Un peuple et son milieu qui change finissent par s’accorder. Dans le fait essentiel des cent cinquante dernières années en Angleterre, — le développement prodigieux par la science des grandes industries mécaniques, — Ruskin a vu le mal essentiel de notre époque. C’est qu’il n’en a connu que les premières conséquences : « mammonisme, » mercantilisme, meurtrières concurrences, misère et dégradation des multitudes ouvrières, honte et noire tristesse du labeur et du décor industriel. Mais d’autres conséquences, bienfaisantes, celles-là, peu à peu apparues et accumulées, ont fini par se retourner contre les premières et les corriger. Par la facilité plus grande de la production et des échanges, le coût de la vie a baissé, et, d’autre part, la moyenne des fortunes et des salaires s’est élevée. On calcule que si l’on tient compte de ces deux élémens, les ressources de chacun se sont accrues de 1837 à 1887 de 70 pour 100[17]. Quelle augmentation pour chacun de puissance, de bonheur et de vie ! Ruskin reprochait aux Anglais de son temps de sacrifier leur être à leur avoir, — mais il n’est pas juste de faire une distinction absolue entre l’être de l’homme et son avoir. Son avoir est souvent une condition, parfois un prolongement de son être. Non seulement tous les salaires ont monté, mais la proportion des salaires du type supérieur est devenue bien plus grande[18].

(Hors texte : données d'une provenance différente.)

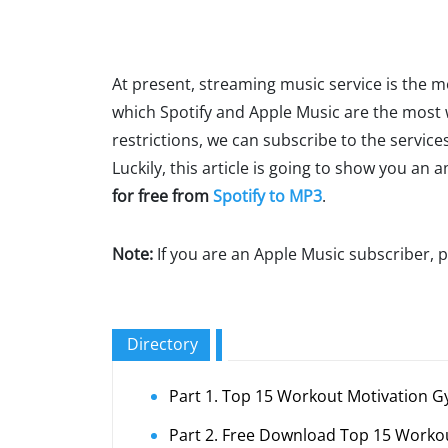
At present, streaming music service is the 
which Spotify and Apple Music are the most
restrictions, we can subscribe to the servi
Luckily, this article is going to show you an
for free from
Spotify to MP3
.
Note:
If you are an Apple Music subscriber, p
Directory
Part 1. Top 15 Workout Motivation G
Part 2. Free Download Top 15 Work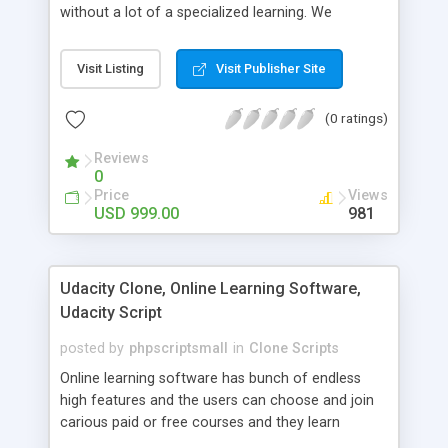
without a lot of a specialized learning. We
comprehend that getting your site to achieve the
clients, smaller scale work searchers and
Visit Listing
Visit Publisher Site
specialists is essential. This it Fiverr Clone allows
your visitors to post jobs that they want to get it
(0 ratings)
done by the job seekers. It is one of the best
micro jobs Fiver script in the marketplace right
Reviews
now.
0
Price
Views
USD 999.00
981
Udacity Clone, Online Learning Software,
Udacity Script
posted by
phpscriptsmall
in
Clone Scripts
Online learning software has bunch of endless
high features and the users can choose and join
carious paid or free courses and they learn
through online for their convenient time and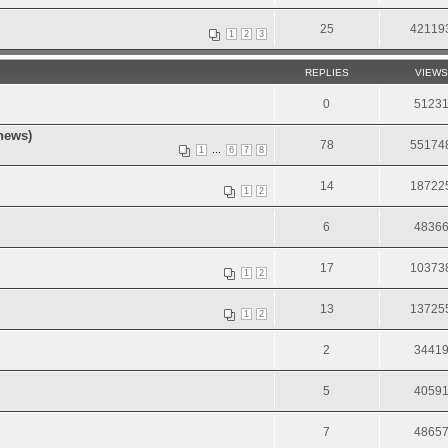
25
42119
1
2
3
REPLIES
VIEWS
0
5123
news)
78
55174
...
1
6
7
8
.
14
18722
1
2
6
4836
17
10373
1
2
13
13725
1
2
2
3441
5
4059
7
4865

Ce qui veut dire que le travail industriel devient en général de type supérieur, que l’ouvrier est moins souvent que jadis un simple manœuvre spécialisé, réduit aux gestes automatiques de ses besognes invariables. C’est qu’en effet, aujourd’hui, la machine, infiniment perfectionnée, tantôt se spécialise elle-même et se charge de ces routines, en sorte que l’ouvrier n’a plus qu’à l’entretenir et la surveiller, tantôt généralise sa fonction, se change en outil capable d’applications complexes et variées, analogue en cela à tous les vieux outils humains, mais d’une énergie énorme et délicate qui n’emprunte rien aux forces de l’homme, et que celui-ci n’a plus qu’à régler et diriger. Ainsi par le seul et naturel développement des procédés mécaniques qui commencèrent par dégrader le travail humain, celui-ci se spiritualise et gagne en dignité. A la créature de fer et d’acier la partie matérielle des besognes. A la créature de chair et d’esprit de combiner avec son cerveau, de conduire avec sa main. Autre progrès de même ordre : la substitution graduelle de l’énergie électrique à celle de la vapeur. Empruntée aux libres forces agissantes autour de nous, aujourd’hui aux torrens et chutes d’eau, demain à la chaleur solaire, au mouvement des marées, invisiblement et silencieusement transportée, elle se distribue aux petits ateliers indépendans dont rêvait Ruskin et qu’elle fait renaître, aux grandes fabriques qui peuvent se disperser dans la campagne, sous un ciel impollué. Sans bruit, solitaires dans la salle vaste et claire où un homme suffit à les surveiller, les puissantes dynamos tournent d’une éblouissante rotation, si rapides et lisses qu’elles paraissent immobiles. A dix, à cinquante lieues de là, l’usine, où, d’eux-mêmes, monstres disciplinés et qu’un signe de l’homme suffit à mettre en mouvement, de redoutables engins évoluent à vingt pieds du sol, s’entre-croisent, soulèvent et transportent des tonnes de métal ; et la puissance qui les anime étire ailleurs un fil d’acier qui n’a pas un dixième de millimètre, s’en va jeter partout, et jusque dans les cottages d’ouvriers, la blanche lumière à profusion. Par conséquent, plus de confusions ni de tapage, plus d’air vicié par le gaz, plus de fournaises que des chauffeurs attisent du souffle de leur vie humaine, plus de scories sur la terre, ni de suie dans le ciel et sur toute chose naturelle de beauté.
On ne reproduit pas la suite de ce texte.